Ce risque, Issa Hayatou à refuser de le conjurer. Résolument, il a campé sur ses certitudes. Il a refusé d’analyser l’impact et la portée de la présidentielle du 27 août dernier, avant de se prononcer. Il n’a nullement tenu compte des éventuelles répercussions des législatives, initialement prévues en décembre 2016, sur la compétition. Même les questions liées aux infrastructures n’ont pas réussi à le détourner. Bille en tête, il a foncé. S’inscrivait-il alors dans l’agenda de la majorité au pouvoir ? Agissait-il par calcul personnel ? Poursuivait-il des objectifs inavoués et inavouables ? L’édition 2019 de la Can est prévue au Cameroun voisin. Or, une élection présidentielle doit y avoir lieu en octobre 2018. Ces similitudes avec le Gabon ouvrent la porte à toutes les déductions. Le Gabon en laboratoire pour le Cameroun ? On n’ose l’imaginer. On peine à le croire.

Autour des valeurs de l’olympisme

Si ces supputations ont droit de cité c’est d’abord en raison des liaisons dangereuses du président de la Caf. Mais c’est aussi du fait de sa pratique managériale désuète. Ses relations avec certains chefs d’Etat passent de plus en plus mal. Sa propension à modifier les textes au gré de ses intérêts rappelle furieusement les modifications constitutionnelles opérées çà et là. Son allergie à la critique traduit un refus de transparence. Sa tendance à faire des lectures orientées de la loi ou à l’appliquer différemment selon les cas souligne une opposition à l’Etat de droit. Faute d’avoir su s’adapter aux exigences démocratiques, Issa Hayatou apparaît comme un allié objectif des régimes contestés. Tout cela déteint naturellement sur l’image de la Caf, des équipes nationales voire du football. En choisissant d’organiser trois éditions successives en Guinée équatoriale, au Gabon et au Cameroun, le président de la Caf n’a rien fait pour inverser cette tendance. Bien au contraire…

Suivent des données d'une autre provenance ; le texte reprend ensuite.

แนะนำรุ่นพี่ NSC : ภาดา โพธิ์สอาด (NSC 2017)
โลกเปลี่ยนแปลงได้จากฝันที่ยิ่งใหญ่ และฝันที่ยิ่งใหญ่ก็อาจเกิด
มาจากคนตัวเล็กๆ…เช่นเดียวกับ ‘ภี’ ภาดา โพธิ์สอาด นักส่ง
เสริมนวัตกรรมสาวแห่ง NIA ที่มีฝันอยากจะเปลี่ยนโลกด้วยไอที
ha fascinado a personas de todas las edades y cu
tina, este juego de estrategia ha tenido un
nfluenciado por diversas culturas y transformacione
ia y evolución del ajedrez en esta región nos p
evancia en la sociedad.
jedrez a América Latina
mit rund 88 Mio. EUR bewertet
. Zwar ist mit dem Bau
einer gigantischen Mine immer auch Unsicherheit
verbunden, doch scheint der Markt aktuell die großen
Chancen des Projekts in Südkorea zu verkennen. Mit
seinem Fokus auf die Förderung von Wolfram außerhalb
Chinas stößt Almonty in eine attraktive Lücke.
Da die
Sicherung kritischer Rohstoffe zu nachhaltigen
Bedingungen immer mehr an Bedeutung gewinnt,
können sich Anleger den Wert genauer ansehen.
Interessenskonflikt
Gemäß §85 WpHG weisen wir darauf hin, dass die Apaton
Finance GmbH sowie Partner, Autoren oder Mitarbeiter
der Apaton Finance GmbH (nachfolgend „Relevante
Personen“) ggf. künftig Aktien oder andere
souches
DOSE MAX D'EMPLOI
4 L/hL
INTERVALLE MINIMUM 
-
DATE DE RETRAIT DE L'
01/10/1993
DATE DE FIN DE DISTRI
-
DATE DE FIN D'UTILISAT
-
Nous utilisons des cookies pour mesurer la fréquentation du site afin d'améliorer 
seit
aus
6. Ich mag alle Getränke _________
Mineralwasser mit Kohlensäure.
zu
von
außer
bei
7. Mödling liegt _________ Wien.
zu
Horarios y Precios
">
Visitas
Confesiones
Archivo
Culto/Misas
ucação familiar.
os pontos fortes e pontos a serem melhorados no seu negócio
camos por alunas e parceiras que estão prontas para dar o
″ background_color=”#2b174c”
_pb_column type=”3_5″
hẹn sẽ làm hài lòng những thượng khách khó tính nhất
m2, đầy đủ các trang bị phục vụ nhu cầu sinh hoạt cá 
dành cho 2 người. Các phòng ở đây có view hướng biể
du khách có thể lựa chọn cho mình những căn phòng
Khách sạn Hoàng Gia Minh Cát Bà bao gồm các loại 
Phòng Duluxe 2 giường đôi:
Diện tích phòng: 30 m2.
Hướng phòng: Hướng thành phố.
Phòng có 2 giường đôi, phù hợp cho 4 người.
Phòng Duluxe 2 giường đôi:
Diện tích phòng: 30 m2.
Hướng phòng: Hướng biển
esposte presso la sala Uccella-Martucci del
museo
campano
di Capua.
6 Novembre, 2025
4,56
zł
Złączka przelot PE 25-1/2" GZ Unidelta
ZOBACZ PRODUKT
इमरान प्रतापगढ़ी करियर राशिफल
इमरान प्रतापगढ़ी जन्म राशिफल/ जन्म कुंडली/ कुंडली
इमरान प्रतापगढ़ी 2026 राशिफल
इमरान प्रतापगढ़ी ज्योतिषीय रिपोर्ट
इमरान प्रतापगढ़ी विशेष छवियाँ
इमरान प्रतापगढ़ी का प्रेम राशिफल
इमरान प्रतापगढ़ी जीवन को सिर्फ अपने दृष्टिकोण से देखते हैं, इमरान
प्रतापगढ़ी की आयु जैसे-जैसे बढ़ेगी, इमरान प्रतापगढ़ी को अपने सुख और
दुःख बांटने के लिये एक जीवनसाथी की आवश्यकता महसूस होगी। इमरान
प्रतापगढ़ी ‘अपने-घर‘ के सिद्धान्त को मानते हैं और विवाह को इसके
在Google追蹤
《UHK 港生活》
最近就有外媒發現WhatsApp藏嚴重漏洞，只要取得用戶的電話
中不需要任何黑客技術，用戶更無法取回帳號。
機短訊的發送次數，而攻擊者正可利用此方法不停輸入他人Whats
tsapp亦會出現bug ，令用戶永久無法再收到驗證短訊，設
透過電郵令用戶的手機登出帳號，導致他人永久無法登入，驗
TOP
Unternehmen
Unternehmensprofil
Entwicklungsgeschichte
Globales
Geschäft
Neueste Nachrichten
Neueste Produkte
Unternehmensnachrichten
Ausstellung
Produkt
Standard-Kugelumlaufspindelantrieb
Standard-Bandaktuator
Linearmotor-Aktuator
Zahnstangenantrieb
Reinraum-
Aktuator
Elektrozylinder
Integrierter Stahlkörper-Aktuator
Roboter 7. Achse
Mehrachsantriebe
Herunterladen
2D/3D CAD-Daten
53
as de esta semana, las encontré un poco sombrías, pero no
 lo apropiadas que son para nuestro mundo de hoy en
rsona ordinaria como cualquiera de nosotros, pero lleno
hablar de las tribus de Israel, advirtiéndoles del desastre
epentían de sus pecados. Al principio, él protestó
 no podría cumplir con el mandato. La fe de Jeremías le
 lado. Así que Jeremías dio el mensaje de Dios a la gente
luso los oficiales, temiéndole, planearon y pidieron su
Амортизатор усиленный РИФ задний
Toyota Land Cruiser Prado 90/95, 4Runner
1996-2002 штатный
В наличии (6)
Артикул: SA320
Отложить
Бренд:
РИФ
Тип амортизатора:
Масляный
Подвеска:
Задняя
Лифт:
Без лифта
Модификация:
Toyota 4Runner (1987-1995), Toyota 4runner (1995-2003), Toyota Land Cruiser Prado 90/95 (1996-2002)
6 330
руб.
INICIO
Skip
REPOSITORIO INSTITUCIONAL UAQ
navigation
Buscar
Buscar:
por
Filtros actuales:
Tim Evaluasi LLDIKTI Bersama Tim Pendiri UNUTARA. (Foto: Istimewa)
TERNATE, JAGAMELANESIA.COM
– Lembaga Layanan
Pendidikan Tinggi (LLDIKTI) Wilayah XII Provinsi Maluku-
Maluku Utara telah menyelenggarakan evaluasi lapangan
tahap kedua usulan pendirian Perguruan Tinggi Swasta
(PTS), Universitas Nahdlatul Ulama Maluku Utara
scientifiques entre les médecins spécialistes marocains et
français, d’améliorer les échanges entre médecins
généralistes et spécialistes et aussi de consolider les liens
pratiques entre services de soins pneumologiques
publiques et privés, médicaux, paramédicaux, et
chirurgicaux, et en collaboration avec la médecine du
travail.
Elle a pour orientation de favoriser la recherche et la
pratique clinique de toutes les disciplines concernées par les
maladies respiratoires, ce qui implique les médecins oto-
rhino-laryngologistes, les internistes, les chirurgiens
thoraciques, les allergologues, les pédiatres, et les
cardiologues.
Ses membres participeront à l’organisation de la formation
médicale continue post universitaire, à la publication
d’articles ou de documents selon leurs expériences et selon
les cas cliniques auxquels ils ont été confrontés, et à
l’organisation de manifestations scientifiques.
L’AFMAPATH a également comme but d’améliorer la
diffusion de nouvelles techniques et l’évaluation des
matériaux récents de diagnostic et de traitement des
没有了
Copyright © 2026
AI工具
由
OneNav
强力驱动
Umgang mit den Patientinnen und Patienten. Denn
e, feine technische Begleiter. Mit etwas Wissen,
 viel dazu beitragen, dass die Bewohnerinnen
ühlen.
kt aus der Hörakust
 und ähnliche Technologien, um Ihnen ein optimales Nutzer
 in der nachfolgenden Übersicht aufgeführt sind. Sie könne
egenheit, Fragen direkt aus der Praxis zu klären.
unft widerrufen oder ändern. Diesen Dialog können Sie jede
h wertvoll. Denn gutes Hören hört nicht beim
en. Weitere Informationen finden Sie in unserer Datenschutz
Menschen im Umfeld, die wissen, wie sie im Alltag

Si la Caf veut redorer son image et celle du football, c’est d’abord autour des valeurs de l’olympisme. L’excellence, l’amitié et le respect doivent devenir ses balises. Quand les pouvoirs politiques estiment devoir gagner à tout prix, elle doit mettre en avant la nécessité de donner le meilleur de soi et de progresser par rapport à soi-même. Là où ils recourent à la violence, pratiquent la préférence idéologique, elle doit défendre la paix, la solidarité et la compréhension mutuelle dans le respect des différences. Quand ils veulent imposer des diktats, elle a le devoir d’exiger le fair-play. Les vieilles habitudes ayant la vie dure, il faut de l’écoute, un sens de l’organisation et de la méthode pour relever ce défi démocratique. Surtout, il faut de l’indépendance vis-à-vis des régimes politiques. Issa Hayatou en est-il capable ? On peut légitimement en douter. N’empêche, si la Can 2017 peut être l’occasion d’amorcer  une réflexion en ce sens, ce serait déjà ça de gagner.